Él apareció como aquel día. De repente y guiado solo por las ganas de ayudar. Ella lo miró y dejó de temblar. No sabía quien era aquel chico hasta que su hermana se acercó para explicarle que fue la primera persona en auxiliarla el peor día de su vida. A ella le habían hablado de él varias veces pero su memoria no podía dibujarlo. Sabía que volverían a encontrarse y el día había llegado. Abrió su bolso y sacó un paquetito. Se acercó a él y le sonrió, luego tomó su mano, como él había tomado la suya aquel día, y depositó en ella una pequeña cajita blanca con el mapa del mundo tejido en hilo rojo del destino. Sus almas estaban destinadas a encontrarse y aún lo harían otra vez más.

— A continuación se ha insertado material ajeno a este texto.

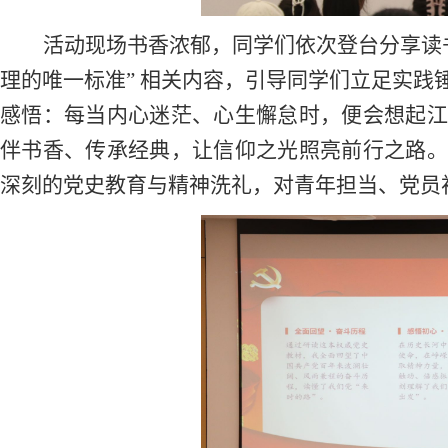
活动现场书香浓郁，同学们依次登台分享读
理的唯一标准” 相关内容，引导同学们立足实
感悟：每当内心迷茫、心生懈怠时，便会想起江
伴书香、传承经典，让信仰之光照亮前行之路。
深刻的党史教育与精神洗礼，对青年担当、党员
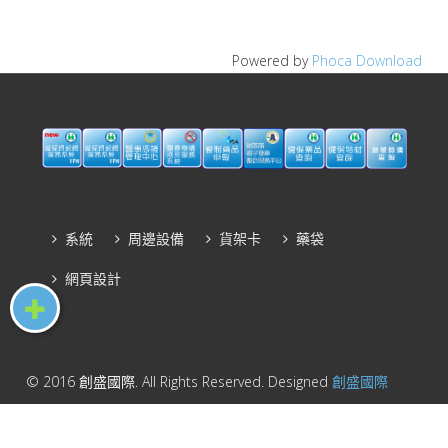
Powered by
Phoca Download
系統
周邊設備
貨架卡
藥袋
網頁設計
© 2016 創盛國際. All Rights Reserved. Designed
創盛國際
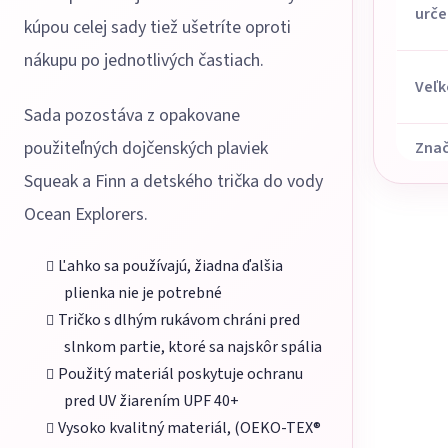
urče
kúpou celej sady tiež ušetríte oproti
nákupu po jednotlivých častiach.
Veľk
Sada pozostáva z opakovane
použiteľných dojčenských plaviek
Zna
Squeak a Finn a detského trička do vody
Ocean Explorers.
Ľahko sa používajú, žiadna ďalšia
plienka nie je potrebné
Tričko s dlhým rukávom chráni pred
slnkom partie, ktoré sa najskôr spália
Použitý materiál poskytuje ochranu
pred UV žiarením UPF 40+
Vysoko kvalitný materiál, (OEKO-TEX®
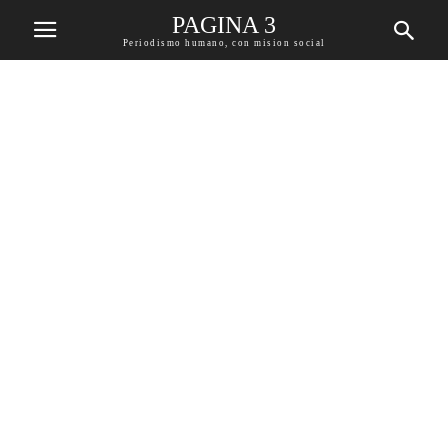
PAGINA 3
Periodismo humano, con mision social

Los latidos que conectan corazones lo harán las veces que esté escrito. El destino tejió el hilo rojo para que se unieran y completaran un objetivo.
Pasado el tiempo
Años más tarde la joven ya no era tan joven. Era madre, era esposa. Seguía trabajando en el mismo despacho donde el viejo arquitecto la visitaba. Una mañana le llegó la triste noticia de la muerte del anciano. El buen contador de historias se había ido sin reconocer a nadie, ni siquiera al hijo que lo tomaba de la mano en su último viaje.
La mujer aquel día llevaba su regalo y se acarició la muñeca. La cajita blanca con el mapamundi del hilo rojo del destino ahora guardaba los dientes de leche de sus hijas y cada vez que tiraba del hilo era para guardar otro diente que el ratoncito Pérez había olvidado llevarse.
Al día siguiente la mujer entró en la iglesia y se quedó cerca de la puerta. No le extrañó verla llena de tanta gente porque el viejo arquitecto contador de historias había cosechado mucho amor y cariño en sus años de vida. Esperó discretamente a que la mayor parte de la gente saliera y buscó a quien debía ser el hijo del arquitecto para darle el pésame. Su corazón latió rápido y sorprendido cuando su mano fue a buscar la de él para apretarla con cariño. Se reconocieron. Sus meñiques se tocaron y las pulseras de ambos brillaron como seguramente brillan los latidos que conectan corazones.